Man’s ability to manage the St. Lawrence River and Lake Ontario through dams and other water level control processes is substantial and amazing. The methods established to do so in the late 1950’s yielded a better waterway for commerce and a source of hydroelectric power, and many will say it has been a great success story. However, the passage of time has also highlighted problems that need to be addressed.
The outdated management strategy of the 1950’s plan does not allow for the natural variability in water levels and flows essential to maintain a healthy river. Instead, current management significantly limits the range of water level fluctuations. The resulting artificially-constrained water levels have caused a loss of biodiversity in coastal wetlands and significant impacts to many fish species and nesting water birds.
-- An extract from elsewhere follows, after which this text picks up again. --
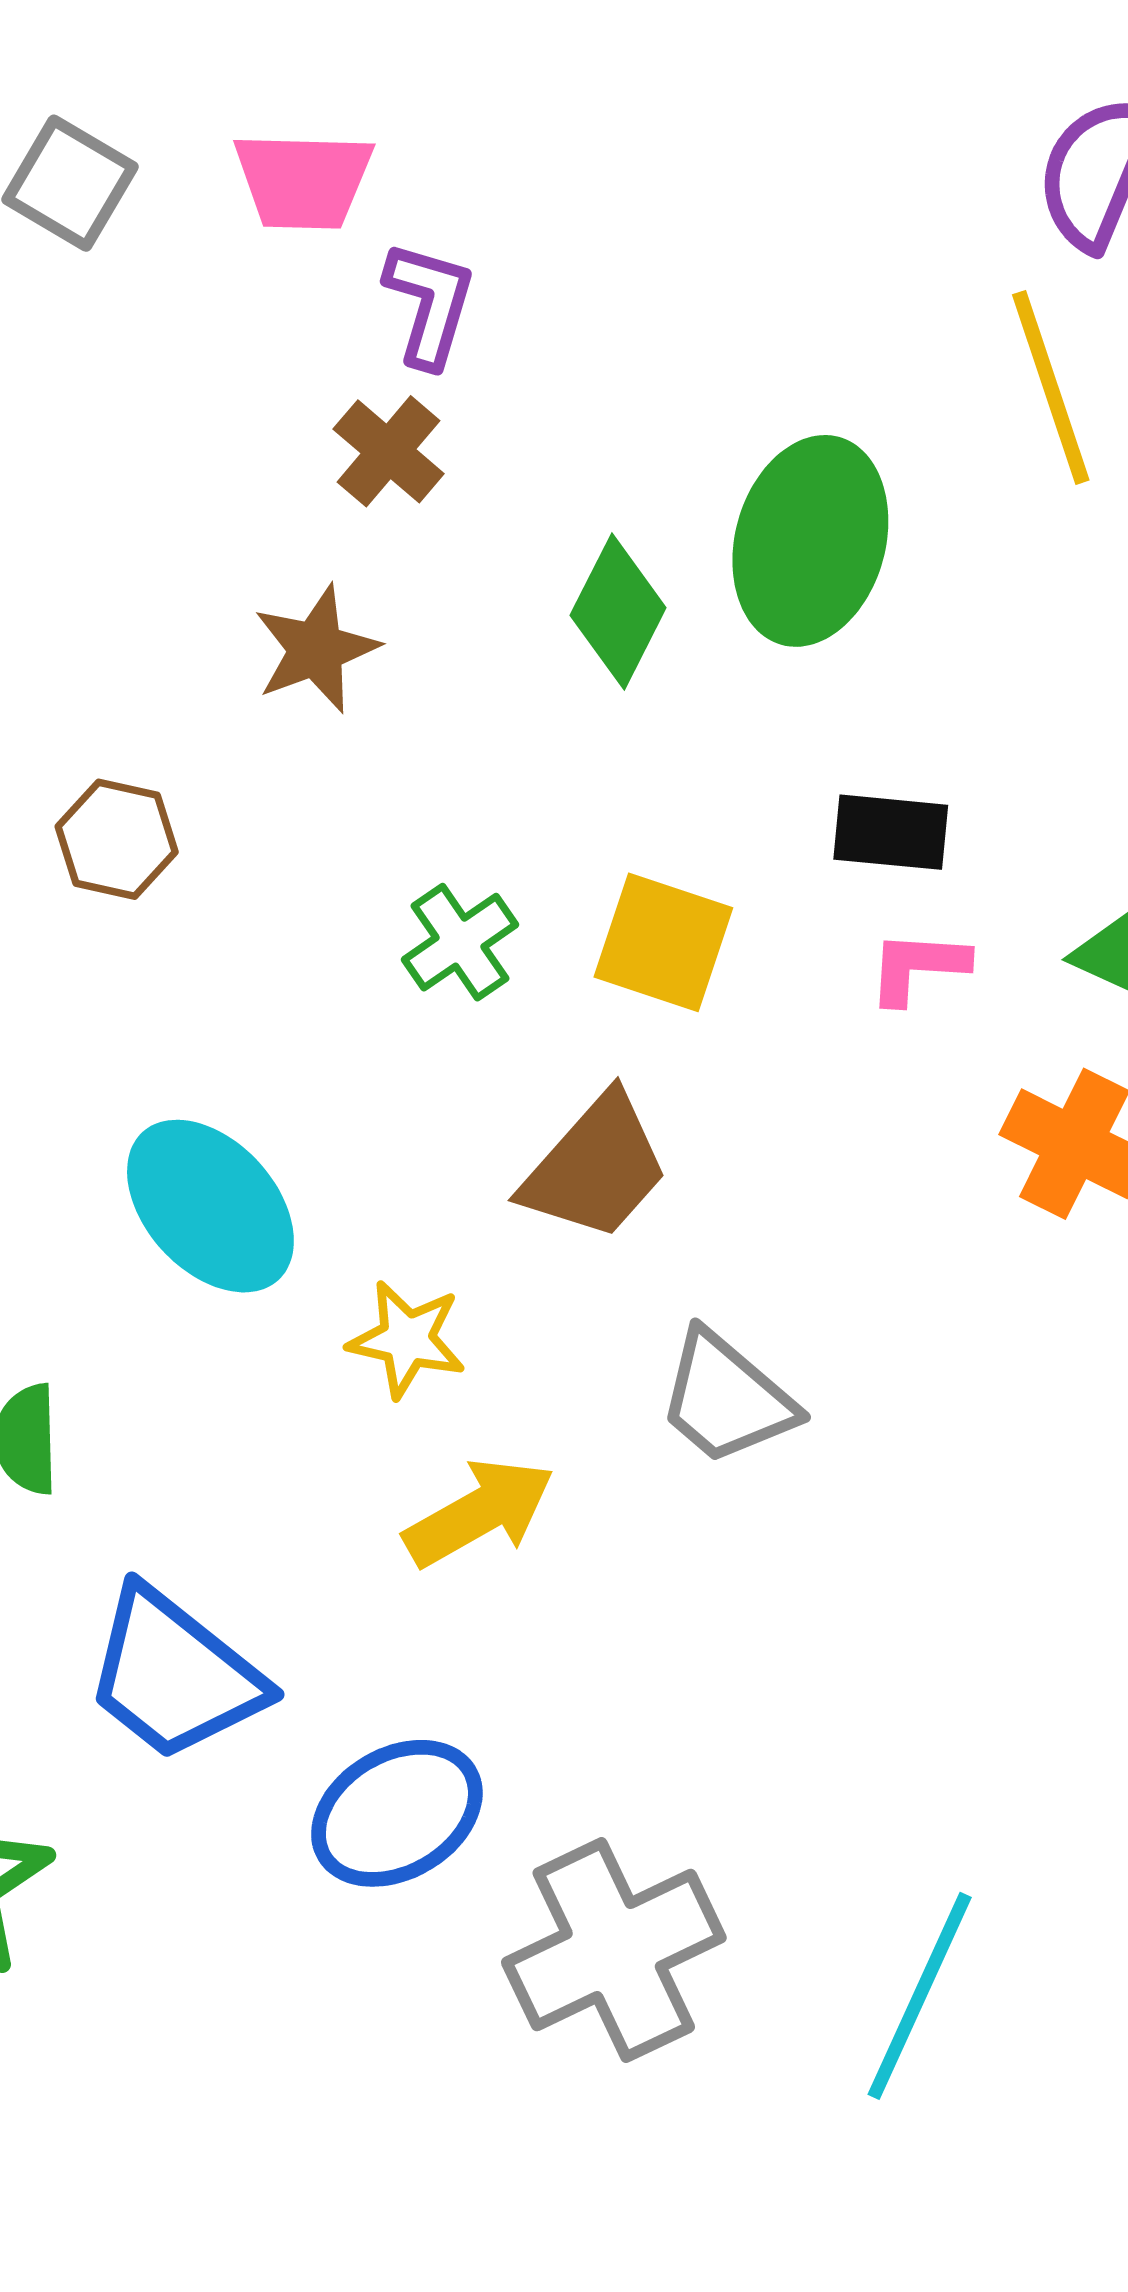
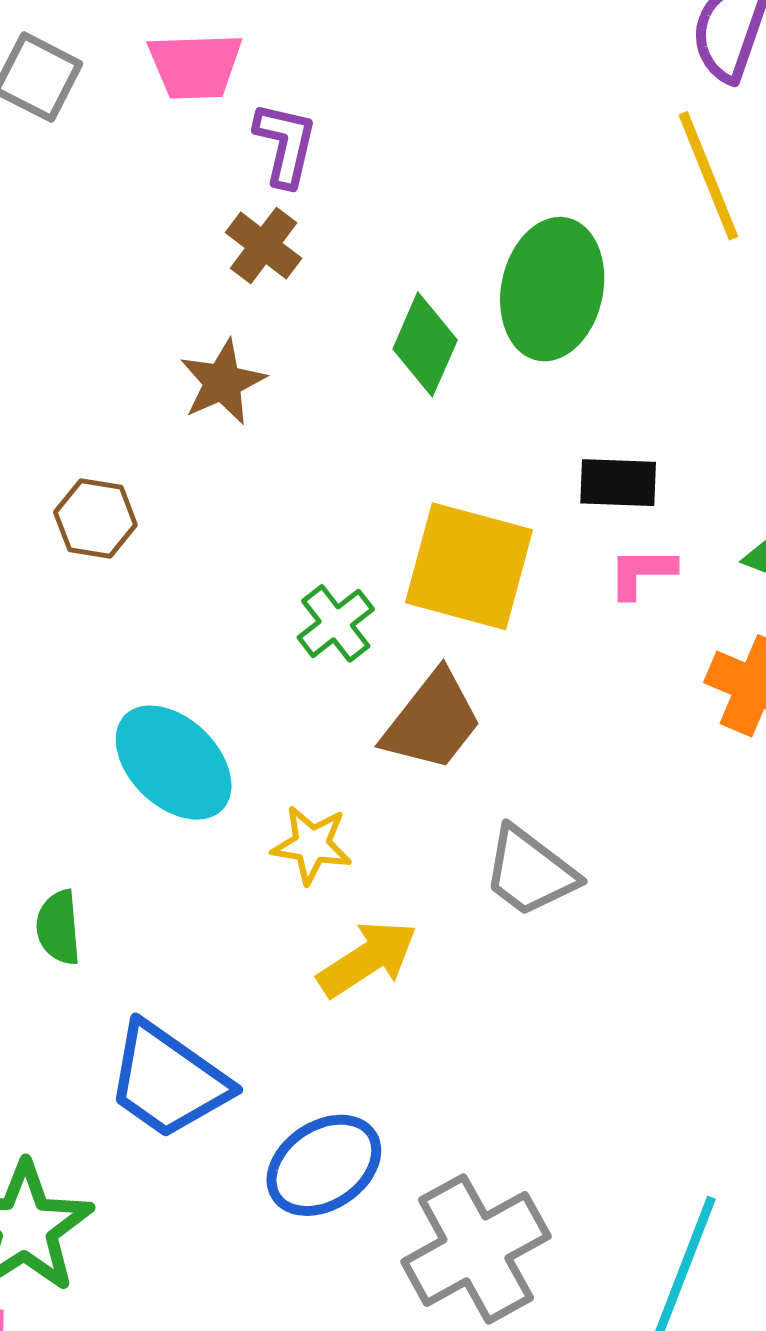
green cross: (460, 942) -> (336, 623), moved
yellow square: (663, 942) -> (469, 566), size x1.4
According to Save the River/Upper St. Lawrence Riverkeeper, “More than 64,000 acres of wetlands in the Great Lakes have been gradually starved of their natural biodiversity and morphed into wall-to wall cattail stands. Researchers have found that the wet meadow – a major component of coastal wetlands – has declined by over 50 percent. Black Tern, a state-listed endangered bird species that depends on a diverse marsh habitat, has declined by over 80 percent. Northern Pike, the top fish predator in coastal marshes, has declined by 70 percent. These species were specifically studied because they are indicators of ecosystem response, and show how far-reaching the impacts have been to the entire river environment.”
Long-term sportsmen in the Upper St. Lawrence region can also attest to witnessing declining habitat for waterfowl and a decline in the quality of the fishery.
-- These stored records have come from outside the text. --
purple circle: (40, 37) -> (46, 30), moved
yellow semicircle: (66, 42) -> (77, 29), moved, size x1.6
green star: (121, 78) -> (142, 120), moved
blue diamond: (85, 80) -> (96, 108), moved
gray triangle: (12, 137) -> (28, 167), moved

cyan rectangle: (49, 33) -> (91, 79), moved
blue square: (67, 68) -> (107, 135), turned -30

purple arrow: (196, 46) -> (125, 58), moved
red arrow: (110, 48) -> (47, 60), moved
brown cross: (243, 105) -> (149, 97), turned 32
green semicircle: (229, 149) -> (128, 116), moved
Through the principles and management practices promoted in Plan 2014, we can reclaim lost quality habitat for the St Lawrence River without adversely affecting what some see as the advantages gained from the changes created in the late 1950s.
Plan 2014 is based on science and promotes the benefits of healthy, intact wetlands including: improved water quality, stronger fisheries, increased biodiversity and erosion control. Plan 2014, when implemented, will place the environment at the center of decisions about water level regulations on the St. Lawrence River and will be one of the largest wetland restorations in North America.
The time to implement Plan 2014 is now. If we wait much longer we may very well reach a point by which we can never recover.
Charles Parker is President of the New York State Conservation Council, a non-profit with a mission to aid in the formulation and establishment of sound policies and practices designed to conserve, protect, restore and perpetuate forests, wildlife and scenic and recreational areas with especial regard to the state of New York, to the general end that the present and succeeding generations may continue to enjoy and to use these great natural resources.